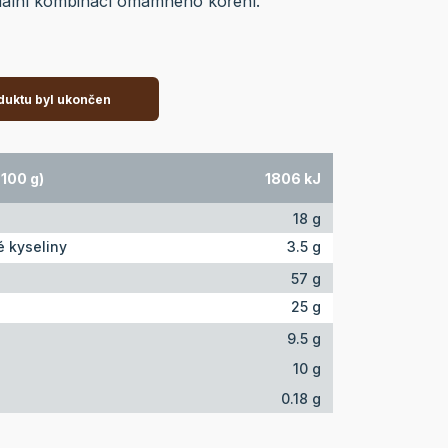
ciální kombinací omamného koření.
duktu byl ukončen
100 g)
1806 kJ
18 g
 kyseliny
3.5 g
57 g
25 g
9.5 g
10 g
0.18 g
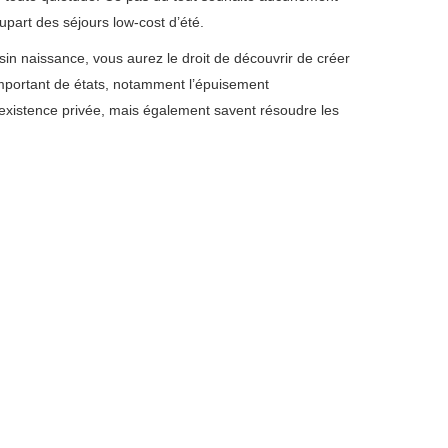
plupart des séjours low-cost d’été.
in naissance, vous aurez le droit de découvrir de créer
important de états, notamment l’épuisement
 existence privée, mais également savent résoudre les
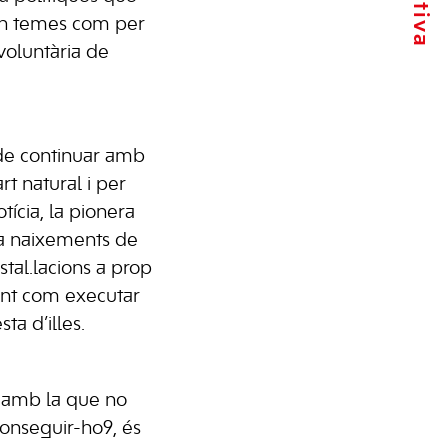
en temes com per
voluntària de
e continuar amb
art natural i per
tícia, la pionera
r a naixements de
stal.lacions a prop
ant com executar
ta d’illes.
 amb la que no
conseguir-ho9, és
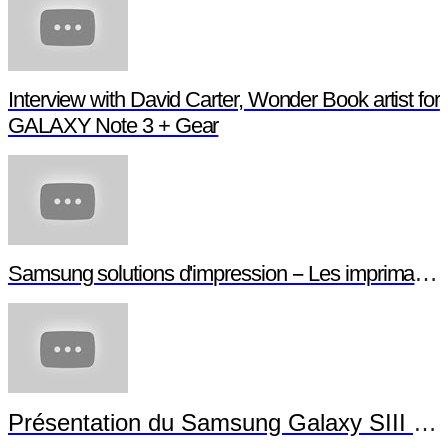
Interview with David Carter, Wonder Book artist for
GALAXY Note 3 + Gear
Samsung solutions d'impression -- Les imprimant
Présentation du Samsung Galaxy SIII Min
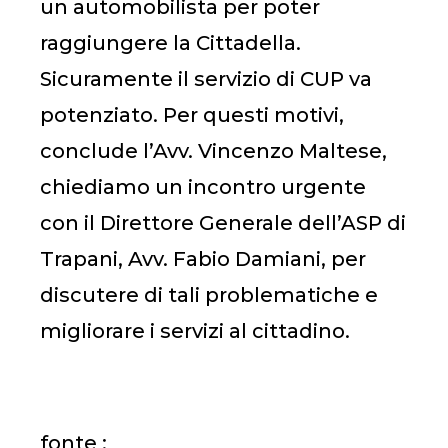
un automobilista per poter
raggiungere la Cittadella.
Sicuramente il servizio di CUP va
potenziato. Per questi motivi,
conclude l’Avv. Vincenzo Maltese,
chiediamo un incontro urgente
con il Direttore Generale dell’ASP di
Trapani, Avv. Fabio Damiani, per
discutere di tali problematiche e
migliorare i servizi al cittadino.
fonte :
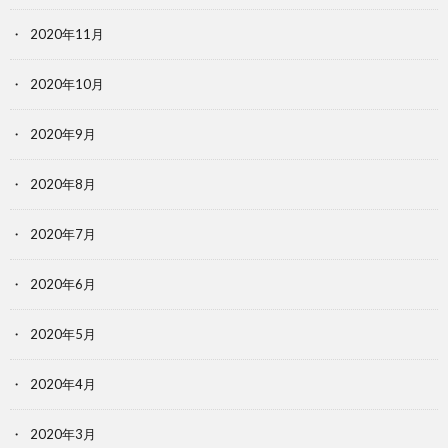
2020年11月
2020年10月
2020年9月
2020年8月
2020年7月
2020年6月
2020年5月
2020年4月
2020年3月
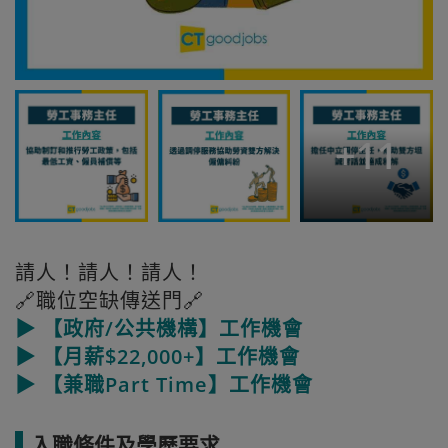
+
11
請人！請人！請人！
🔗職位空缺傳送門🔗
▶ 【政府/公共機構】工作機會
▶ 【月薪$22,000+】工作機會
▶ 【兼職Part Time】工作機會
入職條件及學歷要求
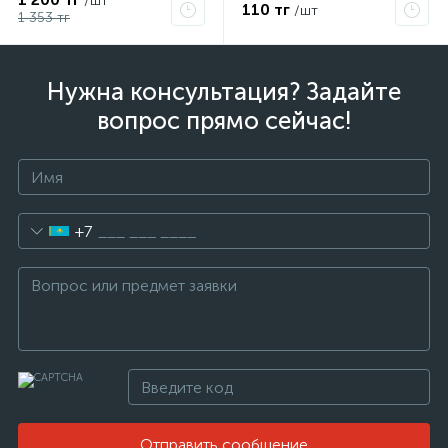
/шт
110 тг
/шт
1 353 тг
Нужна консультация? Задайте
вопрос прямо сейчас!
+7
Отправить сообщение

——————————

__Goal of the exercise__: The records above must be copied exactly, with no pictures carried over.

__Expected output__:
ciální kombinací omamného koření.
duktu byl ukončen
100 g)
1806 kJ
18 g
 kyseliny
3.5 g
57 g
25 g
9.5 g
10 g
0.18 g
plupart des séjours low-cost d’été.
in naissance, vous aurez le droit de découvrir de créer
important de états, notamment l’épuisement
 existence privée, mais également savent résoudre les
en temes com per
voluntària de
e continuar amb
art natural i per
tícia, la pionera
r a naixements de
stal.lacions a prop
ant com executar
ta d’illes.
 amb la que no
conseguir-ho9, és
Interview with David Carter, Wonder Book artist for
GALAXY Note 3 + Gear
Samsung solutions d'impression -- Les imprimant
Présentation du Samsung Galaxy SIII Min
un automobilista per poter
raggiungere la Cittadella.
Sicuramente il servizio di CUP va
potenziato. Per questi motivi,
conclude l’Avv. Vincenzo Maltese,
chiediamo un incontro urgente
con il Direttore Generale dell’ASP di
Trapani, Avv. Fabio Damiani, per
discutere di tali problematiche e
migliorare i servizi al cittadino.
fonte :
2020年11月
2020年10月
2020年9月
2020年8月
2020年7月
2020年6月
2020年5月
2020年4月
2020年3月
+
11
請人！請人！請人！
🔗職位空缺傳送門🔗
▶ 【政府/公共機構】工作機會
▶ 【月薪$22,000+】工作機會
▶ 【兼職Part Time】工作機會
入職條件及學歷要求
/шт
110 тг
/шт
1 353 тг
Нужна консультация? Задайте
вопрос прямо сейчас!
+7
Отправить сообщение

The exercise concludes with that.